| WHAT TO PRODUCE |
The material below contains a line with "Given the image: Find" and a line with "Given the image: Target: left". Copy exactly those two lines and all lines between them.

** GIVEN DATA follows **

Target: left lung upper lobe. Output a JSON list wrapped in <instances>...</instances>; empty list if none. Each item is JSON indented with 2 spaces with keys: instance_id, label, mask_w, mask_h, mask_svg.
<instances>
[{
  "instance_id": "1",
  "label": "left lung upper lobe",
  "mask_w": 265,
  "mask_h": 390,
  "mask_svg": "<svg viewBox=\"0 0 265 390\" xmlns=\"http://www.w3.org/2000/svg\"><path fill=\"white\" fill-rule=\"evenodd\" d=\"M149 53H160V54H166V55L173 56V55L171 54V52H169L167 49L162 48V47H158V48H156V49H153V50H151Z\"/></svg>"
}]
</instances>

** End of GIVEN DATA **
** GIVEN DATA follows **

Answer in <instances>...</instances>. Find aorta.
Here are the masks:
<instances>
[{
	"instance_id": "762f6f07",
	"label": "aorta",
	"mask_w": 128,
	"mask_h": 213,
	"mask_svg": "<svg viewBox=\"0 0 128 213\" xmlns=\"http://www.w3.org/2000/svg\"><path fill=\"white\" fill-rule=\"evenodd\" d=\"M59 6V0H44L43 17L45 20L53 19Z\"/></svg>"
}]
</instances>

** End of GIVEN DATA **
** GIVEN DATA follows **

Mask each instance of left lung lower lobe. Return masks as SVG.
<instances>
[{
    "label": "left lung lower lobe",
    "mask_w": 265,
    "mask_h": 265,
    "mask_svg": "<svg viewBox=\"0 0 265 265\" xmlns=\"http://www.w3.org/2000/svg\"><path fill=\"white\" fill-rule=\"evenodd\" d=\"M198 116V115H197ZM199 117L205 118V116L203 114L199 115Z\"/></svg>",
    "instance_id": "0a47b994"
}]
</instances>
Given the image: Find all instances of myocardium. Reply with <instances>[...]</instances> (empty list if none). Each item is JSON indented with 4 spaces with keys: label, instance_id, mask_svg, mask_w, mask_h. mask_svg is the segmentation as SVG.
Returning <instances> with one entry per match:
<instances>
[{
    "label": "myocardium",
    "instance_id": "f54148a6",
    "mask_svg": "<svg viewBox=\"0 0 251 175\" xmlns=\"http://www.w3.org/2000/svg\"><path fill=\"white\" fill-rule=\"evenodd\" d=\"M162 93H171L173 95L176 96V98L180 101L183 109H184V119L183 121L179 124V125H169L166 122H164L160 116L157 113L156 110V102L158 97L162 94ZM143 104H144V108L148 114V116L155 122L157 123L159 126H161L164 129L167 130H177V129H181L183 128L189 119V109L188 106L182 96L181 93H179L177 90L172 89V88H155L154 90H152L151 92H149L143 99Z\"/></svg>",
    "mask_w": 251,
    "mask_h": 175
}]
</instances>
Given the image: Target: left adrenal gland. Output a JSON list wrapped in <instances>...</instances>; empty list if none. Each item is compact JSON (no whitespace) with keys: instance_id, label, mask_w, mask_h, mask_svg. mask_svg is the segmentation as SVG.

** End of GIVEN DATA **

| REPLY TO THE EXERCISE |
Given the image: Find all instances of myocardium. Reply with <instances>[...]</instances> (empty list if none). Each item is JSON indented with 4 spaces with keys: label, instance_id, mask_svg, mask_w, mask_h. mask_svg is the segmentation as SVG.
Returning <instances> with one entry per match:
<instances>
[{
    "label": "myocardium",
    "instance_id": "f54148a6",
    "mask_svg": "<svg viewBox=\"0 0 251 175\" xmlns=\"http://www.w3.org/2000/svg\"><path fill=\"white\" fill-rule=\"evenodd\" d=\"M162 93H171L173 95L176 96V98L180 101L183 109H184V119L183 121L179 124V125H169L166 122H164L160 116L157 113L156 110V102L158 97L162 94ZM143 104H144V108L148 114V116L155 122L157 123L159 126H161L164 129L167 130H177V129H181L183 128L189 119V109L188 106L182 96L181 93H179L177 90L172 89V88H155L154 90H152L151 92H149L143 99Z\"/></svg>",
    "mask_w": 251,
    "mask_h": 175
}]
</instances>
Given the image: Target: left adrenal gland. Output a JSON list wrapped in <instances>...</instances>; empty list if none. Each item is compact JSON (no whitespace) with keys: instance_id, label, mask_w, mask_h, mask_svg. mask_svg is the segmentation as SVG.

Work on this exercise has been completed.